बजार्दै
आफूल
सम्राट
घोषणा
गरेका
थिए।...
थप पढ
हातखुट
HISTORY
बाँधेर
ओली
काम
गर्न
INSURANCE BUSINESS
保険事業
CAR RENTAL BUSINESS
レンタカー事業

++++++++++++++++++++

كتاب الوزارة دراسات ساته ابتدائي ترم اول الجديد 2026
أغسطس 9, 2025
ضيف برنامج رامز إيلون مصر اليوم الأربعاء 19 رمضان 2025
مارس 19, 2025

++++++++++++++++++++

Using the listing above, report each line that mentions the word "BUSINESS".

INSURANCE BUSINESS
CAR RENTAL BUSINESS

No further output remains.